8. Desidero ancora una volta esprimere il mio ringraziamento per l’invito in Patria. Desidero anche porre nelle mani dei rappresentanti delle supreme autorità della Repubblica polacca, un ringraziamento per tutto ciò che - sia queste autorità, sia gli organi dell’amministrazione locale, ad esse subordinati - hanno fatto per preparare il mio incontro con la Nazione e con la Chiesa nella mia Patria.

Come durante la mia precedente visita, desidero alla fine affermare che continuerò a considerare come mio ogni vero bene della mia Patria, come se io continuassi ad abitare in questa terra, e forse ancora di più, a motivo della distanza. Con la stessa forza continuerò anche a risentire ciò che potrebbe minacciare la Polonia, ciò che potrebbe recarle danno, portarle disonore, ciò che potrebbe significare una stasi o una depressione.

Nella preghiera per la Polonia si uniscono a me moltitudini di uomini di buona volontà, in tutto il mondo.

Aggiungo le espressioni di stima per tutti i distinti rappresentanti delle autorità e ad ognuno in particolare, secondo l’ufficio che esercitano, secondo la dignità che rivestono, come pure secondo l’importante parte di responsabilità, che grava su ciascuno di voi davanti alla storia e davanti alla vostra coscienza.

Desidero anche ringraziarla per i doni che mi ha offerto, molto preziosi e molto significativi, soprattutto in questo momento storico, allorché ricordiamo i 300 anni dell’assedio di Vienna.

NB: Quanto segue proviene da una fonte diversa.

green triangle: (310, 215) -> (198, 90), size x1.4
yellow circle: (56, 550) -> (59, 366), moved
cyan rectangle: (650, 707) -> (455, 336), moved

A mia volta, la prego di accettare il mio dono, un san Giovanni Battista opera della scuola di Ferrara del XVI secolo, proveniente dal Museo Vaticano. Il nome di questo Santo è legato a quello degli ultimi Papi, a partire da Giovanni XXIII. In memoria di tali predecessori e a ricordo della mia visita, desidero lasciare in Polonia quest’opera, che riunisce in sé i motivi biblici e quelli della tradizione papale. La prego vivamente di accettarla. Grazie.